Rejections are part of the business. You're going to get many, before you get a full request. And even then, it will probably end in a rejection. As disheartening is it is, it is the business.
Unfortunately, not all wanna be writers see it this way.
Today, a 'writer' took to his blog to document rejection #319 in a cruel, misogynistic rant about the agent who turned him down now. Jennifer Johnson Blalock is that agent. Face to face at a conference, David Benjamin did a speed dating version to the query pitch. Of course, by the sounds of it, he broke all the rules of said meetings, and after becoming peeved that Ms Johnson didnt remember his query...God knows how long ago he sent it, and the fact he expects any agent to remember one query in their inbox of hundreds is ludicrous. But, it would seem that was his expectation, and when Jennifer did not take to his pitch, he turned to the keyboard to join the ranks of the internet warriors.
To say this was career suicide would be the understatement of the year. The rant, which has already made the rounds on Twitter and other literary blogs and media, has all readers convinced Benjamin is a self righteous fool who has effectively shot himself in the foot.

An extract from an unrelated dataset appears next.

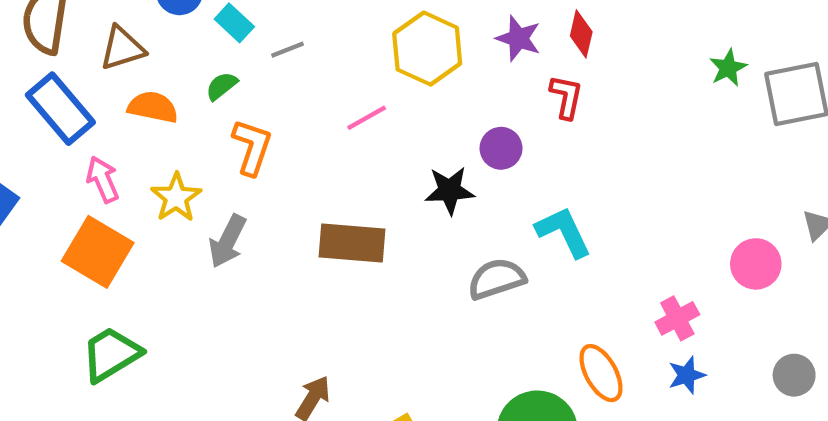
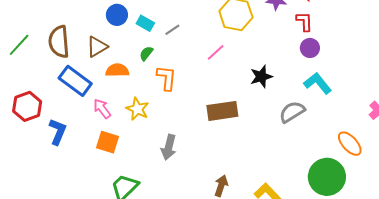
purple circle: (501, 148) -> (310, 48), moved
gray arrow: (228, 241) -> (169, 147), moved
orange square: (98, 252) -> (108, 142), size x0.7

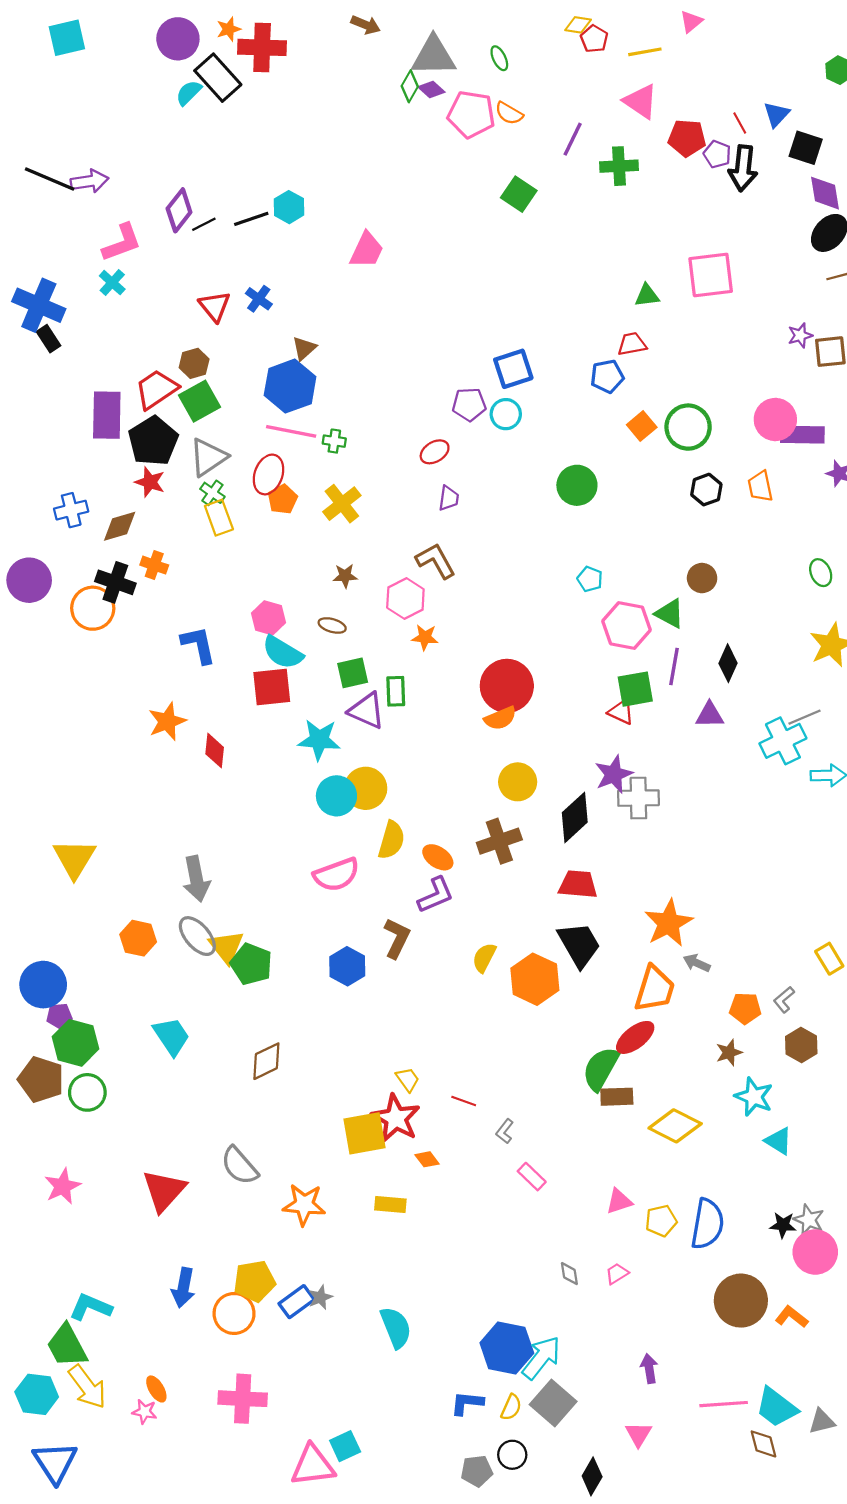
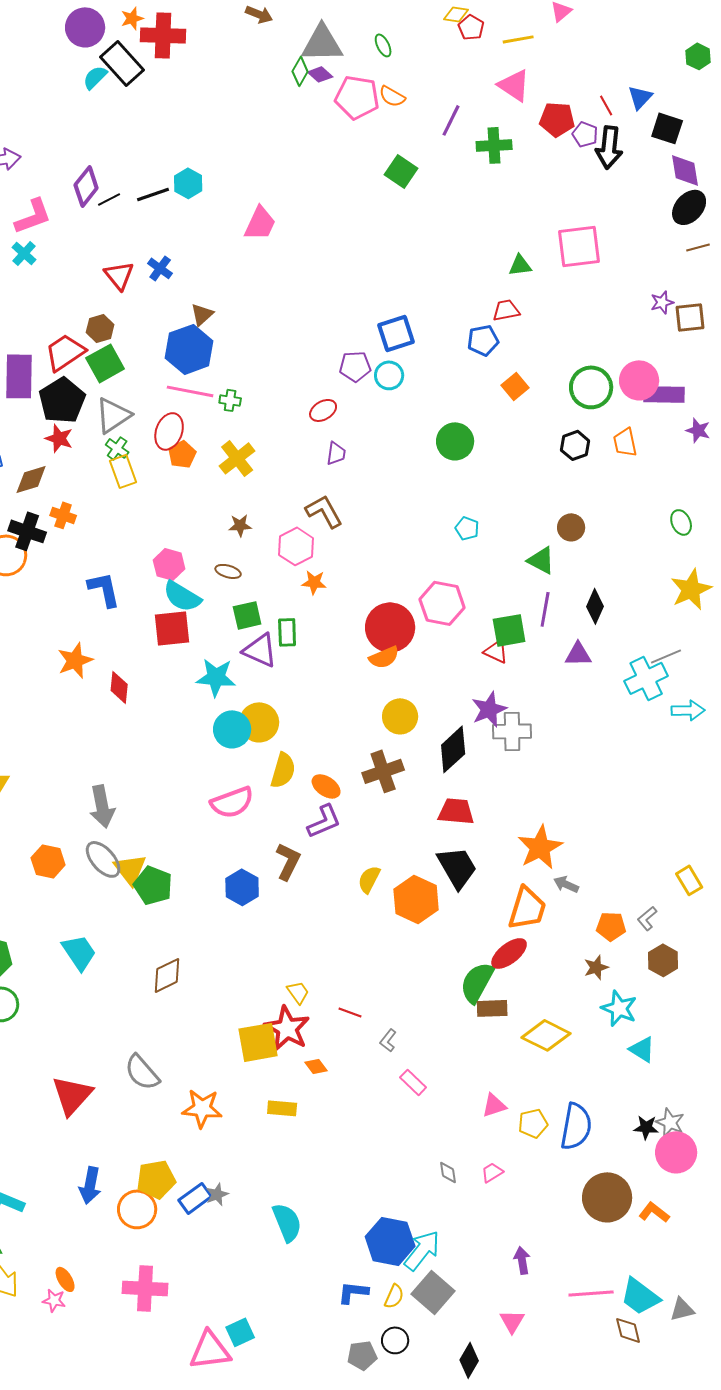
green circle: (688, 427) -> (591, 387), moved
pink hexagon: (627, 625) -> (442, 603), moved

All agents I have seen talking about the matter have searched their inbox for his name, and have crafted what I am certain are creative and definitely not form rejection letters.
The lesson in this? Agents do read their queries. They are people with a job, and just like anyone else do not deserve to be degraded for a choice or decision just because someone feels they have the right to representation. Additionally, the literary world is much smaller than many realize. Agents talk. They talk about their successes, failures and especially the 'writers' who make all the wrong choices.

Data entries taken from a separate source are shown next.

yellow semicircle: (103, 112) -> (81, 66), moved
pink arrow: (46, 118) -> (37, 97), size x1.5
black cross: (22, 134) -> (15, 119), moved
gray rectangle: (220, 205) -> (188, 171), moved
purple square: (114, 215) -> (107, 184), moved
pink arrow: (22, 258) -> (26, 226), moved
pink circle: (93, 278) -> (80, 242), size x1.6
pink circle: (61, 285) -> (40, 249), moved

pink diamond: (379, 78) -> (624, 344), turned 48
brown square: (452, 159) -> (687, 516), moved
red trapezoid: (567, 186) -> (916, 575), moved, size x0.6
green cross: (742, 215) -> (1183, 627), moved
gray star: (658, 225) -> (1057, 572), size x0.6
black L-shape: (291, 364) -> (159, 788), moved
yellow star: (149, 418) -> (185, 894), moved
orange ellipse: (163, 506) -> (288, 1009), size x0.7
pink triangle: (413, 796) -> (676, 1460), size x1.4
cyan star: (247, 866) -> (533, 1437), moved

Many agents and agencies were reluctant to post the blog info or screen shots, not wanting to give this fool anymore attention. But, some have, primarily to showcase the abuse that some agents face, and that such behavior is career suicide. Additionally, in my opinion, it is simply the stupidest thing I have ever read.
If you want to know more, you can read the blog post HERE, or check out a summary from New Leaf Literary HERE
In this case, it would seem that David Benjamin's #319 rejection will most definitely not be his last.